Right now, somewhere on this planet, a poet is being born.
Once, for a whole year, I organized my reading life according to whose birthday occasioned a visit to the bookshelf. Normally I would choose the poet’s most recent work and honor them with an oral reading, voicing their existence and vision. Other times I would reacquaint myself with a favorite poem or seek some theretofore unappreciated poem from an older volume. By no means did I do this everyday, but only when fancy struck.
What I discovered, surprisingly, is that a number of calendar days would feature at least one poet, but then there were days in which the universe seemed particularly kind to planet Earth and bestowed three or more poets on the same day, as if the cosmos needed its own supershot steroid.
For example, May 9th happens to be the date in which poets Charles Simic, Mona Van Duyn, Ellen Bryant Voigt, Henri Cole, and Jorie Graham were born. Can one imagine contemporary poetry without this quintet of talented lyricists? Their individual music, their sounds, have helped to shape how we listen and understand our lives in language. Their poems contribute to the eternal song of the human.

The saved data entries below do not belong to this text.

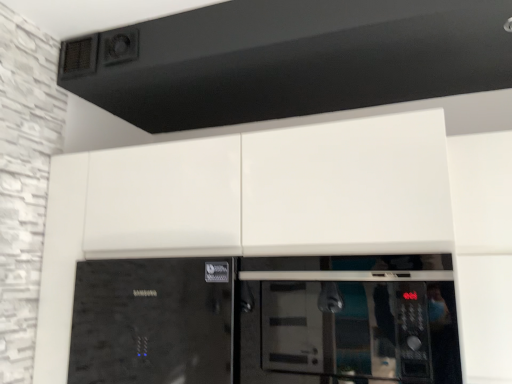 At what (x,y) coordinates should I click in order to perform the action: click on glossy white cabinet at center. Please return your answer as a coordinate pair (x, y). This screenshot has height=384, width=512. Looking at the image, I should click on (266, 192).

Is black textured exhaust hood at upper center not close to black glass microwave at center?

black textured exhaust hood at upper center is actually quite close to black glass microwave at center.

From the image's perspective, which is below, black textured exhaust hood at upper center or black glass microwave at center?

black glass microwave at center is shown below in the image.

Considering the positions of point (259, 35) and point (100, 271), is point (259, 35) closer or farther from the camera than point (100, 271)?

Point (259, 35) appears to be closer to the viewer than point (100, 271).

Is black textured exhaust hood at upper center to the right of black glass microwave at center from the viewer's perspective?

No, black textured exhaust hood at upper center is not to the right of black glass microwave at center.

Does glossy white cabinet at center have a lesser width compared to black glass microwave at center?

No.

Which of these two, glossy white cabinet at center or black glass microwave at center, is smaller?

black glass microwave at center is smaller.

From the image's perspective, is glossy white cabinet at center located above or below black glass microwave at center?

From the image's perspective, glossy white cabinet at center appears above black glass microwave at center.

Considering the relative sizes of glossy white cabinet at center and black glass microwave at center in the image provided, is glossy white cabinet at center taller than black glass microwave at center?

Yes, glossy white cabinet at center is taller than black glass microwave at center.

In the scene shown: Measure the distance from glossy white cabinet at center to black textured exhaust hood at upper center.

17.44 inches.

Between glossy white cabinet at center and black textured exhaust hood at upper center, which one appears on the left side from the viewer's perspective?

glossy white cabinet at center is more to the left.

Is point (136, 185) behind point (474, 48)?

Yes, point (136, 185) is farther from viewer.

Between glossy white cabinet at center and black textured exhaust hood at upper center, which one has larger width?

Wider between the two is black textured exhaust hood at upper center.

Is black glass microwave at center positioned behind black textured exhaust hood at upper center?

No, black glass microwave at center is closer to the viewer.

Image resolution: width=512 pixels, height=384 pixels. What are the coordinates of `exhaust hood located behind the black glass microwave at center` in the screenshot? It's located at (290, 60).

From a real-world perspective, does black glass microwave at center stand above black textured exhaust hood at upper center?

No.

Between black glass microwave at center and black textured exhaust hood at upper center, which one has more height?

With more height is black glass microwave at center.

Do you think black textured exhaust hood at upper center is within glossy white cabinet at center, or outside of it?

black textured exhaust hood at upper center is located beyond the bounds of glossy white cabinet at center.

Locate an element on the screen. cabinetry on the left of black textured exhaust hood at upper center is located at coordinates (266, 192).

From their relative heights in the image, would you say black textured exhaust hood at upper center is taller or shorter than glossy white cabinet at center?

Clearly, black textured exhaust hood at upper center is shorter compared to glossy white cabinet at center.

Considering the positions of points (265, 18) and (400, 228), is point (265, 18) closer to camera compared to point (400, 228)?

No, (265, 18) is behind (400, 228).

Considering their positions, is black glass microwave at center located in front of or behind glossy white cabinet at center?

black glass microwave at center is positioned farther from the viewer than glossy white cabinet at center.

Is black glass microwave at center touching glossy white cabinet at center?

There is a gap between black glass microwave at center and glossy white cabinet at center.

What's the angular difference between black glass microwave at center and glossy white cabinet at center's facing directions?

The angle between the facing direction of black glass microwave at center and the facing direction of glossy white cabinet at center is 0.973 degrees.

Does black glass microwave at center turn towards glossy white cabinet at center?

Yes, black glass microwave at center is turned towards glossy white cabinet at center.

This screenshot has width=512, height=384. What are the coordinates of `exhaust hood above the black glass microwave at center (from the image's perspective)` in the screenshot? It's located at (290, 60).

Locate an element on the screen. cabinetry in front of the black glass microwave at center is located at coordinates (266, 192).

From the image, which object appears to be farther from black glass microwave at center, glossy white cabinet at center or black textured exhaust hood at upper center?

black textured exhaust hood at upper center is further to black glass microwave at center.

When comparing their distances from black glass microwave at center, does black textured exhaust hood at upper center or glossy white cabinet at center seem further?

The object further to black glass microwave at center is black textured exhaust hood at upper center.

Looking at the image, which one is located closer to black textured exhaust hood at upper center, black glass microwave at center or glossy white cabinet at center?

Among the two, glossy white cabinet at center is located nearer to black textured exhaust hood at upper center.

Based on their spatial positions, is black glass microwave at center or black textured exhaust hood at upper center closer to glossy white cabinet at center?

black glass microwave at center is positioned closer to the anchor glossy white cabinet at center.

Looking at the image, which one is located closer to black textured exhaust hood at upper center, glossy white cabinet at center or black glass microwave at center?

glossy white cabinet at center is closer to black textured exhaust hood at upper center.

Which object lies further to the anchor point glossy white cabinet at center, black textured exhaust hood at upper center or black glass microwave at center?

The object further to glossy white cabinet at center is black textured exhaust hood at upper center.

At what (x,y) coordinates should I click in order to perform the action: click on cabinetry between black textured exhaust hood at upper center and black glass microwave at center in the up-down direction. Please return your answer as a coordinate pair (x, y). The height and width of the screenshot is (384, 512). Looking at the image, I should click on (266, 192). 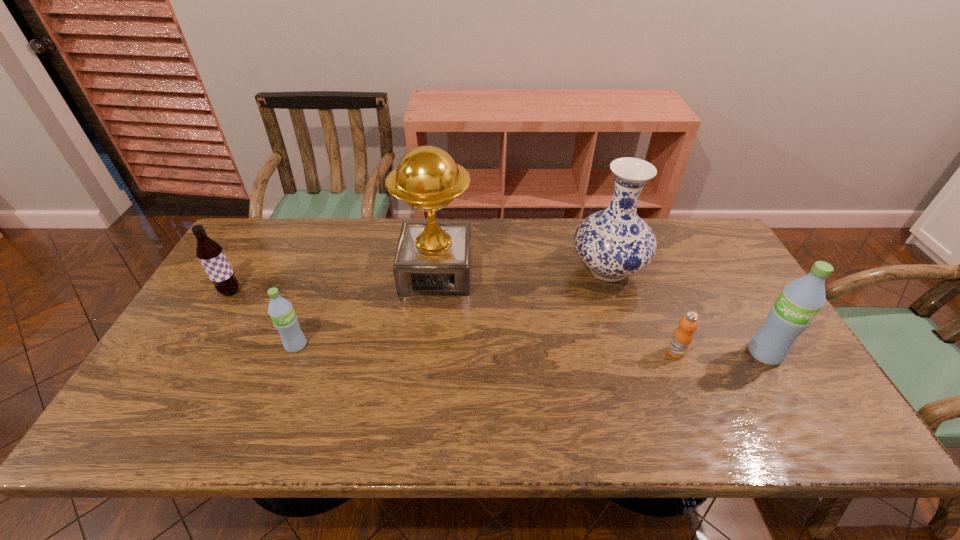 Where is `vacant space located 0.130m on the front-facing side of the award`? The image size is (960, 540). vacant space located 0.130m on the front-facing side of the award is located at coordinates 430,332.

Where is `free space located 0.200m on the front of the leftmost object`? free space located 0.200m on the front of the leftmost object is located at coordinates (193, 356).

I want to click on vacant space located 0.160m on the left of the vase, so click(518, 269).

Locate an element on the screen. This screenshot has height=540, width=960. free space located on the front label of the shortest object is located at coordinates (691, 390).

What are the coordinates of `award positioned at the far edge` in the screenshot? It's located at (433, 258).

Identify the location of vase situated at the far edge. (614, 243).

Identify the location of object that is positioned at the left edge. (211, 255).

Where is `object positioned at the right edge`? object positioned at the right edge is located at coordinates (800, 301).

Locate an element on the screen. This screenshot has height=540, width=960. vacant region at the far edge of the desktop is located at coordinates (384, 255).

Image resolution: width=960 pixels, height=540 pixels. In the image, there is a desktop. Find the location of `vacant region at the near edge`. vacant region at the near edge is located at coordinates (723, 374). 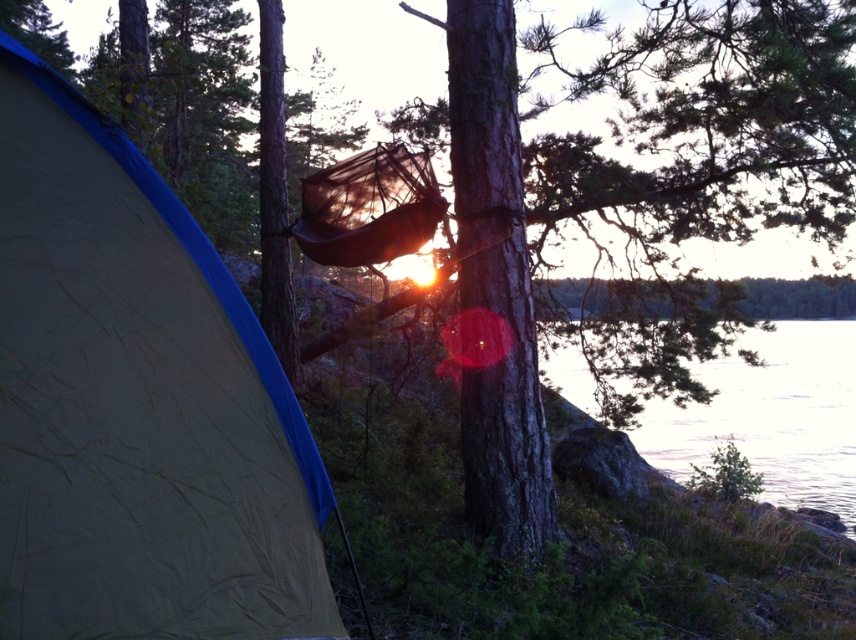 Who is taller, beige fabric tent at left or clear water at lower right?

clear water at lower right

This screenshot has height=640, width=856. What do you see at coordinates (138, 404) in the screenshot?
I see `beige fabric tent at left` at bounding box center [138, 404].

Does point (193, 346) lie in front of point (849, 378)?

Yes, point (193, 346) is in front of point (849, 378).

The image size is (856, 640). Identify the location of beige fabric tent at left. (138, 404). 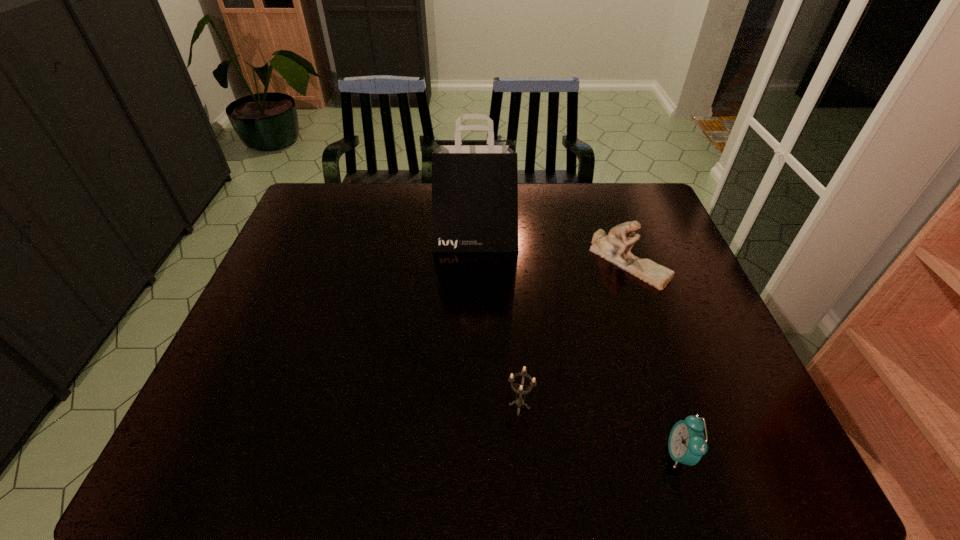 Where is `the tallest object`? The height and width of the screenshot is (540, 960). the tallest object is located at coordinates (474, 182).

You are a GUI agent. You are given a task and a screenshot of the screen. Output one action in this format:
    pyautogui.click(x=<x>, y=<y>)
    Task: Click on the third shortest object
    This screenshot has width=960, height=540.
    Given the screenshot: What is the action you would take?
    coord(615,247)

This screenshot has height=540, width=960. Find the location of `candle holder`. candle holder is located at coordinates (519, 402).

My own birthday, September 9th, is shared by Linda Gregg, Cesare Pavese, Sherod Santos, and Sonia Sanchez, who one evening in a classroom at Temple University, during a night course I was anxious to escape early to begin celebrating my 22nd birthday, was surprised by the appearance of her son Mungu, who delivered a bouquet of lilies. I thought this was beyond the serendipitous. I stayed the whole three hours thinking my gift was the rejoinder of the universe to my ignoring a significant presence in my life.

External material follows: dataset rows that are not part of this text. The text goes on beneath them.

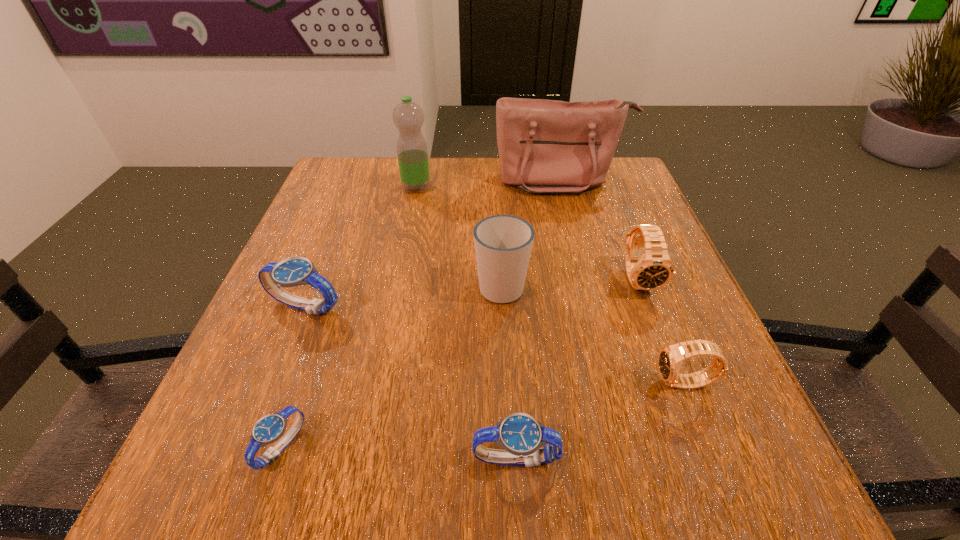 I want to click on vacant area at the near edge, so click(x=366, y=461).

At what (x,y) coordinates should I click in order to perform the action: click on vacant area at the left edge. Please return your answer as a coordinate pair (x, y). Looking at the image, I should click on (364, 207).

Where is `vacant space at the right edge of the desktop`? The width and height of the screenshot is (960, 540). vacant space at the right edge of the desktop is located at coordinates (592, 207).

Image resolution: width=960 pixels, height=540 pixels. I want to click on vacant space at the far left corner, so click(324, 181).

Find the location of a particular element. free space at the near right corner of the desktop is located at coordinates (746, 455).

Where is `vacant space that is in between the biggest blue watch and the farther black watch`? This screenshot has width=960, height=540. vacant space that is in between the biggest blue watch and the farther black watch is located at coordinates (471, 293).

This screenshot has height=540, width=960. Find the location of `free spot between the shortest watch and the third farthest watch`. free spot between the shortest watch and the third farthest watch is located at coordinates (483, 415).

Find the location of a particular element. vacant area between the third farthest watch and the third object from left to right is located at coordinates (551, 286).

Where is `vacant area that lies between the sixth object from right to left and the white cup`? This screenshot has width=960, height=540. vacant area that lies between the sixth object from right to left and the white cup is located at coordinates (459, 237).

At what (x,y) coordinates should I click in order to perform the action: click on empty location between the white cup and the biggest blue watch. Please return your answer as a coordinate pair (x, y). This screenshot has width=960, height=540. Looking at the image, I should click on (403, 296). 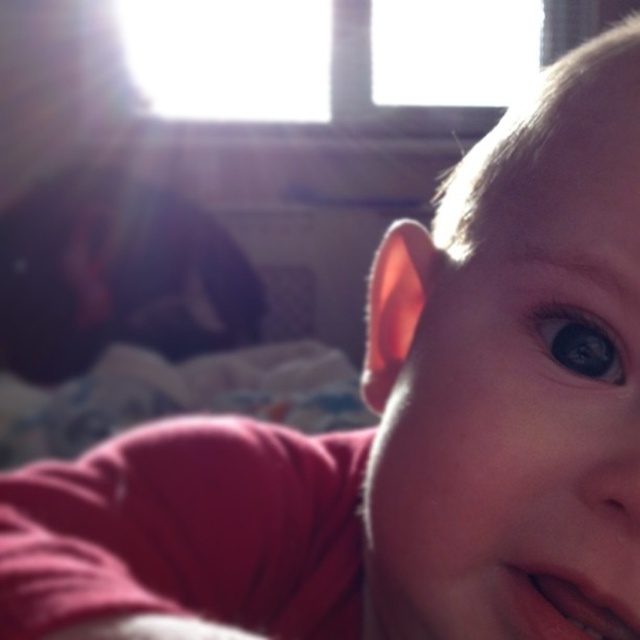 Between point (525, 634) and point (580, 316), which one is positioned in front?

Point (525, 634) is in front.

Which is above, pink glossy lips at lower right or shiny blue eye at center?

shiny blue eye at center

You are a GUI agent. You are given a task and a screenshot of the screen. Output one action in this format:
    pyautogui.click(x=<x>, y=<y>)
    Task: Click on the pink glossy lips at lower right
    This screenshot has width=640, height=640.
    Given the screenshot: What is the action you would take?
    pyautogui.click(x=563, y=604) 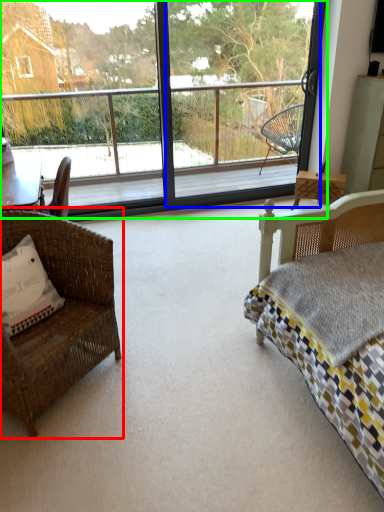 Question: Considering the real-world distances, which object is closest to chair (highlighted by a red box)? screen door (highlighted by a blue box) or window (highlighted by a green box).

Choices:
 (A) screen door
 (B) window

Answer: (B) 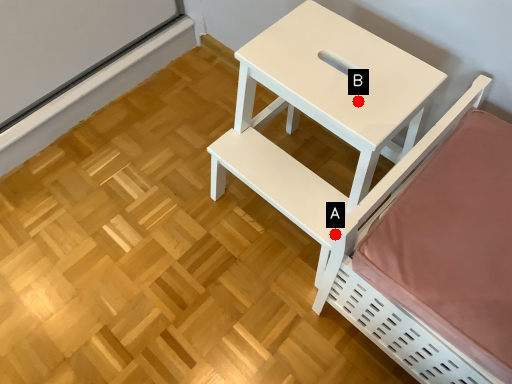 Question: Two points are circled on the image, labeled by A and B beside each circle. Which point appears farthest from the camera in this image?

Choices:
 (A) A is further
 (B) B is further

Answer: (B)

Other supershot days include: February 27th (Brad Leithauser, Henry Wadsworth Longfellow, Kenneth Koch); March 1st (Robert Hass, Robert Lowell, and Richard Wilbur); March 18th (Franz Wright, Michael Harper, Stephen Mallarme); March 27th (Brenda Hillman, Julia Alvarez, Louis Simpson); June 17th (David Mura, James Weldon Johnson, Ron Padgett); December 10th (Thomas Lux, Emily Dickinson, Carolyn Kizer, and August Kleinzahler); and February 8th (Elizabeth Bishop, Amy Lowell, and Lisel Mueller).

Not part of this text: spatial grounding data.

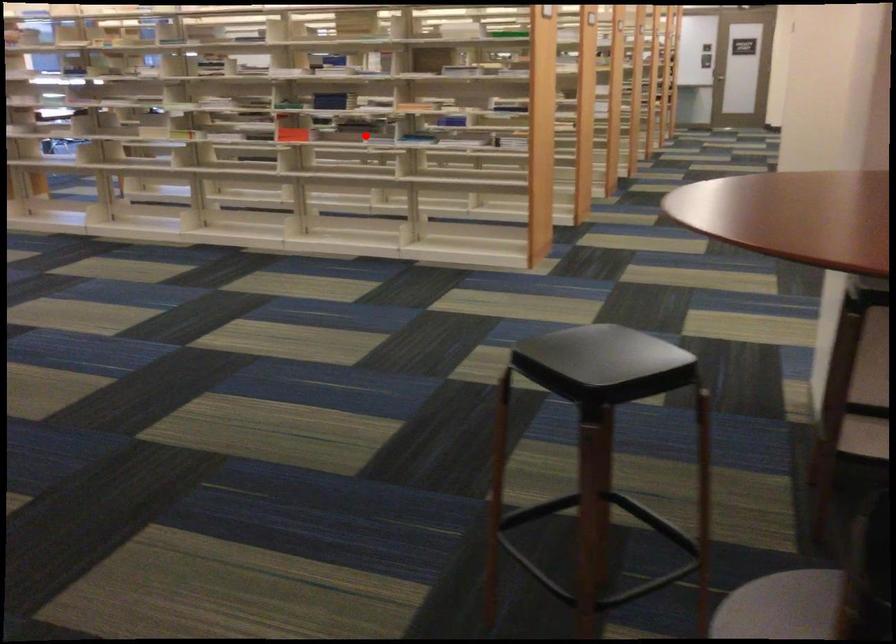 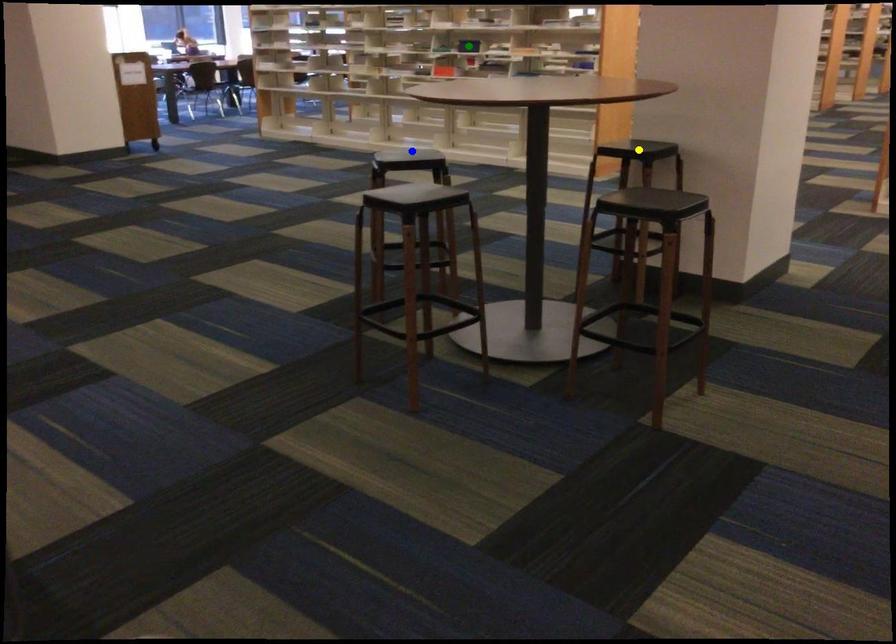 Question: I am providing you with two images of the same scene from different viewpoints. A red point is marked on the first image. You are given multiple points on the second image. Which spot in image 2 lines up with the point in image 1?

Choices:
 (A) yellow point
 (B) blue point
 (C) green point

Answer: (C) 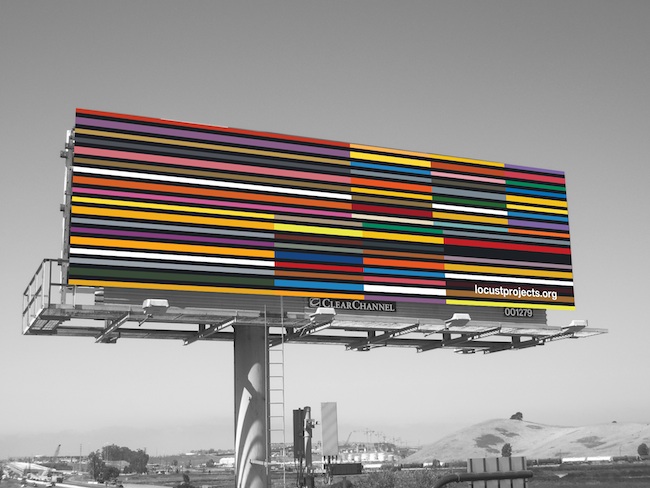 Image resolution: width=650 pixels, height=488 pixels. What are the coordinates of `metallic railing` in the screenshot? It's located at pyautogui.click(x=23, y=293), pyautogui.click(x=58, y=261).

Such a means of managing one’s reading life in poetry would produce some unexpected results, as when on February 1st, sitting down to a sampling of Langston Hughes and Galway Kinnell, I considered the relative struggle towards freedom as evidenced by poets such as Mr. Hughes who articulated in his work a greater America and Mr. Kinnell’s years as a civil rights worker in Louisiana during the 1960s in order to see Hughes’s vision of America come to fruition, despite his personal safety.
Then again, I’d search for resemblances of themes by relatively obscure and barely discussed poets such as Frank Chin and Russell Atkins, both born February 25th. Or one could contemplate on October 7th, the singular yet eminent voices of Sherman Alexie and Amiri Baraka, whose piercing work in multi-genre writing advance a deeper appreciation of their respective cultural communities, but also a fierce insight into the absurdities of American oppression and genocide.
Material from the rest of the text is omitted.